Argo: Workflow Engine for Kubernetes

Published in

ITNEXT

10 min readMay 23, 2019

Argo from Applatix is an open source project that provides container-native workflows for Kubernetes implementing each step in a workflow as a container. Argo enables users to launch multi-step pipelines using a custom DSL that is similar to traditional YAML. The framework provides sophisticated looping, conditionals, dependency-management with DAG’s etc. which facilitates increased flexibility in deploying application stacks and flexibility of configuration and dependencies. With Argo, users can define dependencies, programmatically construct complex workflows, artifact management for linking the output of any step as an input to subsequent steps and monitor scheduled jobs in an easy to read UI.

Argo V2 is implemented as a Kubernetes CRD (Custom Resource Definition).

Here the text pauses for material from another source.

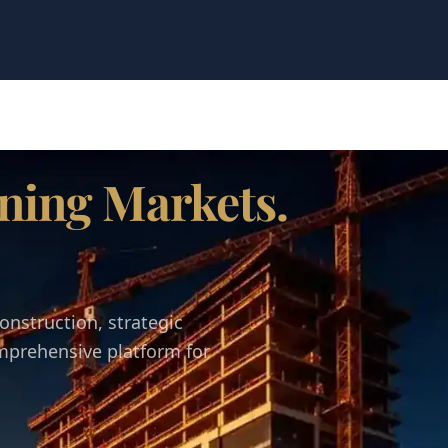
ning Markets.
onstruction, strategic
omprehensive platform for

As a result, Argo workflows can be managed using kubectl and natively integrates with other Kubernetes services such as volumes, secrets, and RBAC. The new Argo software is lightweight and installs in under a minute but provides complete workflow features including parameter substitution, artifacts, fixtures, loops and recursive workflows.

The workflow automation in Argo is driven by YAML templates (easy to adopt as Kubernetes majorly uses the same DSL) that are designed using ADSL (Argo Domain Specific Language). Every instruction that is provided using ADSL is treated as a piece of code and hosted alongside with application code in SCM (Source Code Management). Argo provides/supports six different YAML constructs: Container Templates : creating a single container and parameters as required, Workflow Templates: defining a job, in other words short-running-app which runs to completion. A step in a workflow can be a container, Policy Templates: rules for triggering/invoking a job or a notification, Deployment Template: create long running applications, Fixture Templates: glues third-party resources outside Argo, Project Templates: workflow definitions that can be accessed in Argo catalog.

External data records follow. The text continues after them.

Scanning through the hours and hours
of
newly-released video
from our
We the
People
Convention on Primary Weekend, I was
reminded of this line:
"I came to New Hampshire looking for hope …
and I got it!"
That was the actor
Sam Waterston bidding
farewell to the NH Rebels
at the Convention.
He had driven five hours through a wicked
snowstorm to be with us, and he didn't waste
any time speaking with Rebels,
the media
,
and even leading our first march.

Argo supports several different ways in which Kubernetes manifests can be defined: Ksonnet applications, Helm charts and simple directory of YAML/json manifests.

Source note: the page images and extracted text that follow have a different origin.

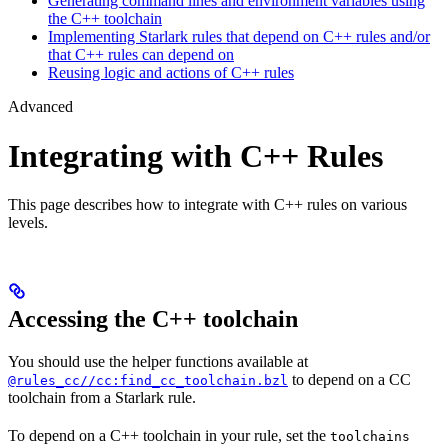
Generating command lines and environment variables using
the C++ toolchain
Implementing Starlark rules that depend on C++ rules and/or
that C++ rules can depend on
Reusing logic and actions of C++ rules
Advanced
Integrating with C++ Rules
This page describes how to integrate with C++ rules on various
levels.
Accessing the C++ toolchain
You should use the helper functions available at
to depend on a CC
@rules_cc//cc:find_cc_toolchain.bzl
toolchain from a Starlark rule.
To depend on a C++ toolchain in your rule, set the
toolchains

Basic Argo Workflow Template

the template below is a simple template where a workflow is defined to create a pod with two containers where one container has curl (Alpine-based image with just curl) and other being a Nginx sidecar container (sidecar runs alongside the service as a second process and provides ‘platform infrastructure features’). Here curl is a ‘main’ container which polls the nginx sidecar container until it is ready to service requests.

Events in the Workflow above:

Nginx Sidecar performing CURL operations

As shown above the workflow creates a pod and executes the configuration defined in the spec and kills the containers marking the pod state as completed.

Argo Dashboard View

Workflow Template with Conditionals

Argo supports conditional patters in workflow execution. Coinflip example provided by argo describes how “when” can be used in the template where the execution is dependent on the output received from the parent.

Workflow above runs a random integer script with constants 0=heads and 1=tails, where invoking of a particular template (heads or tails) depend on the output of “flip-coin” task as seen above in the workflow diagram, the flip-coin task yielded heads where only heads template is executed.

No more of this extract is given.